With cyberattacks becoming increasingly common among businesses in the health care industry, it’s critical to take every conceivable precaution to protect your data. Yet, many businesses are still of the “it’ll never happen to me” mindset.

In this real-life claims scenario, you’ll discover what it’s like to experience a cyberattack as you take the point of view of a provider who suddenly loses access to her data. After you’ve walked in her shoes, you’ll learn some tips on what to do to protect against cyberattacks and how to mitigate the damages should you experience one.

The Case of the Shackled System

The day starts as any other would. There’s a light morning breeze as you make your way through the entrance to one of your five locations. You spend a few minutes straightening items on shelves, sipping coffee and checking in with your staff.

“Oh! Maria is coming in for a fitting this afternoon. We were able to get her custom prosthesis covered,” Jan says.

“That’s great news! Let me know when she’s here. I’d love to see her,” you say.

“You got it, Karen.”

“And great work, Jan,” you say. Jan gives a small nod and starts to blush a bit as you head into your office. You sit down at your computer like you would any morning. But today, as you try to access your system, a message you haven’t seen before appears.

All your files have been encrypted. You must pay $30,000 in Bitcoin within 72 hours to regain access to your data.

You reach behind your computer tower and disconnect it from your network. You hope, as you start to call your IT expert Jerry, the issue is isolated to your computer. From just outside your door, you hear Jan, “Um…Karen? There’s something weird going on with the computers.”

With that, Jerry picks up. “Hello, Karen.”

“Hi, Jerry. We have a problem.”

After you explain to Jerry what’s just happened, he says, “Okay. Make sure you’ve disabled all your network connections. Have your other locations do the same. I’ll see what I can find out.”

You hang up and find Jan standing in your office doorway with sticky notes clinging to each of her fingers. “The other locations just called. They say they’re getting the same message.”

You nod and force a smile as she hands you the notes. Jan goes to leave, but turns back and asks, “Karen? Um…what should I tell the clients?”

The Outcome of the Case

In the end, this particular provider’s business was interrupted for five days. The data on two servers, 30 computers and their proprietary software was lost. And, the most recent backup that they could use was from three days prior to the attack.

Fortunately, their patient data wasn’t compromised or stolen, which could have led to extensive fines. Instead, it was simply encrypted to the point that no one could access it. However, between the disruption to business and loss of data, the provider was still left with a lofty price tag of nearly $50,000, with no cyber insurance to help with those costs.

As attacks of this nature continue to hit providers of all sizes in all sectors of the health care industry, it’s essential to take action today to protect your business.

Best Practices to Protect Your Business

Hire third-party security experts to expose known threats and offer best practices.

There are companies that specialize in ongoing penetration tests where a security expert will attempt to breach your system.
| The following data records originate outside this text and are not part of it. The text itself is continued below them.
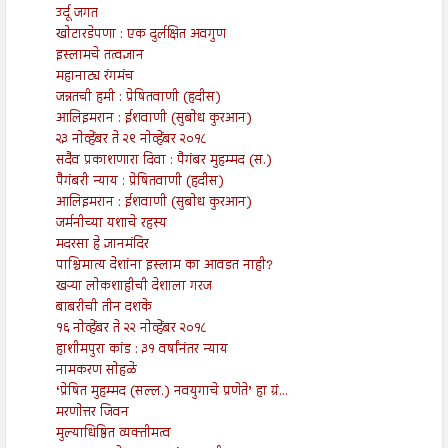
उर्दू जगत
खोटारडेपणा : एक दुर्लक्षित अवगुण
इस्लामचे तत्वज्ञान
महानाट्य रंगमंच
जन्नतची हमी : प्रेषितवाणी (हदीस)
आलिइमरान : ईशवाणी (सुबोध कुरआन)
२३ नोव्हेंबर ते २९ नोव्हेंबर २०१८
सदैव प्रकाशणारा दिवा : पैगंबर मुहम्मद (स.)
पैगंबरी न्याय : प्रेषितवाणी (हदीस)
आलिइमरान : ईशवाणी (सुबोध कुरआन)
जर्मनीच्या यशाचे रहस्य
मदरसा हे ज्ञानमंदिर
पाश्चिमात्य देशांना इस्लाम का आवडत नाही?
खऱ्या लोकशाहीची देशाला गरज
बाबरीची तीन दशके
१६ नोव्हेंबर ते २२ नोव्हेंबर २०१८
हाशीमपुरा कांड : ३१ वर्षांनंतर न्याय
नामकरण सोहळे
‘प्रेषित मुहम्मद (सल्ल.) नवयुगाचे प्रणेते’ हा ग्रं...
मरणोत्तर जिवन
मुल्याधिष्ठित व्यक्तीमत्व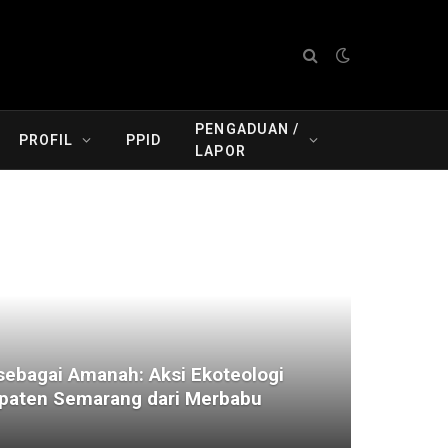
PENGADUAN /
PROFIL
PPID
LAPOR
ebagai Amanah: Aksi Ekoteologi
aten Semarang dari Merbabu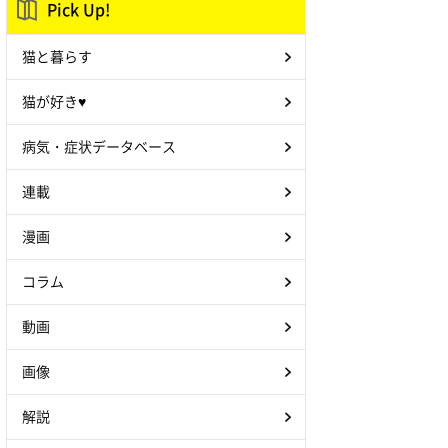
Pick Up!
猫と暮らす
猫が好き♥
病気・症状データベース
連載
漫画
コラム
動画
画像
解説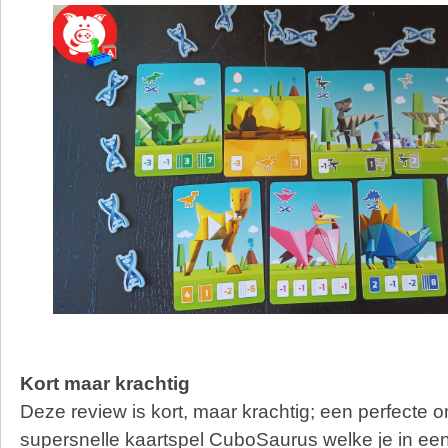
Kort maar krachtig
Deze review is kort, maar krachtig; een perfecte o
supersnelle kaartspel CuboSaurus welke je in een 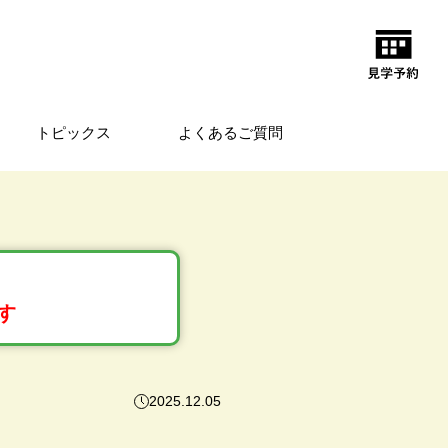
トピックス
よくあるご質問
す
2025.12.05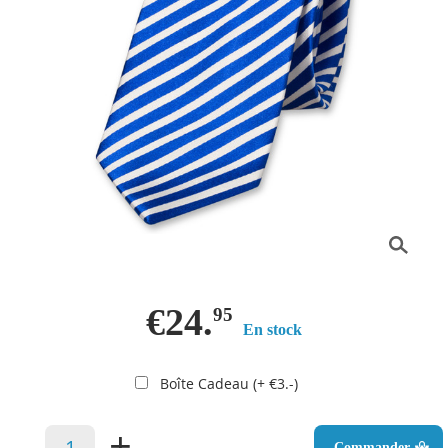
€24.
95
En stock
Boîte Cadeau (+ €3.-)
–
+
Commander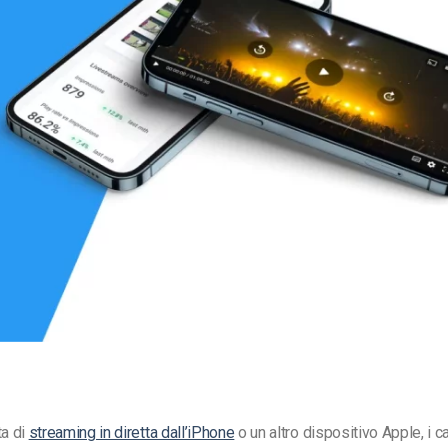
Monetizzazione Video
Video Marketing
ta di
streaming in diretta dall’iPhone
o un altro dispositivo Apple, i c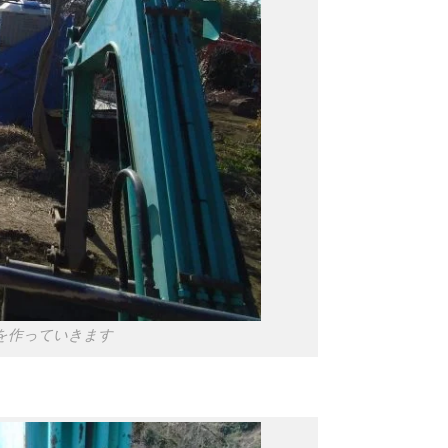
を作っていきます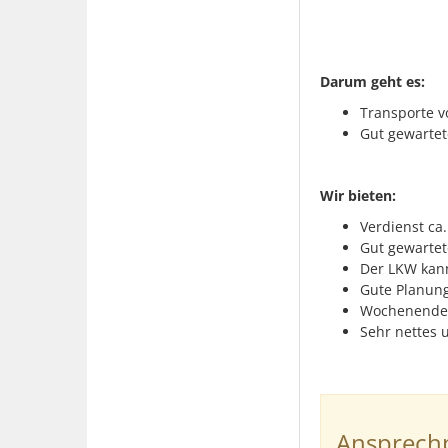
Darum geht es:
Transporte v
Gut gewartet
Wir bieten:
Verdienst ca
Gut gewarte
Der LKW kan
Gute Planung
Wochenende
Sehr nettes 
Ansprechp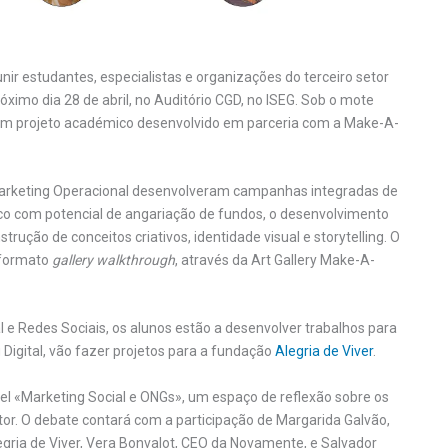
unir estudantes, especialistas e organizações do terceiro setor
ximo dia 28 de abril, no Auditório CGD, no ISEG. Sob o mote
e um projeto académico desenvolvido em parceria com a Make-A-
 Marketing Operacional desenvolveram campanhas integradas de
co com potencial de angariação de fundos, o desenvolvimento
ução de conceitos criativos, identidade visual e storytelling. O
 formato
gallery walkthrough
, através da Art Gallery Make-A-
tal e Redes Sociais, os alunos estão a desenvolver trabalhos para
Digital, vão fazer projetos para a fundação
Alegria de Viver
.
el «Marketing Social e ONGs», um espaço de reflexão sobre os
tor. O debate contará com a participação de Margarida Galvão,
gria de Viver, Vera Bonvalot, CEO da Novamente, e Salvador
They will then provide a detailed report of vulnerabilities, which you can use to develop and implement security measures to protect data.

Educate your staff about protecting data.

Employees should be instructed on how to identify and handle potential cyber risks. There are several easy-to-use and trackable training programs available to help educate your staff. Regular education helps build an additional line of defense. This ensures company and customer data remain secure and protected from hackers and other online threats.

Billing software often houses valuable patient data.

However, most software allows for IP lockdown. This way it can only be accessed via the company’s protected network or offsite through a secure VPN (virtual private network) connection. Remember – when using third-party hosted software, two-factor authentication should always be activated.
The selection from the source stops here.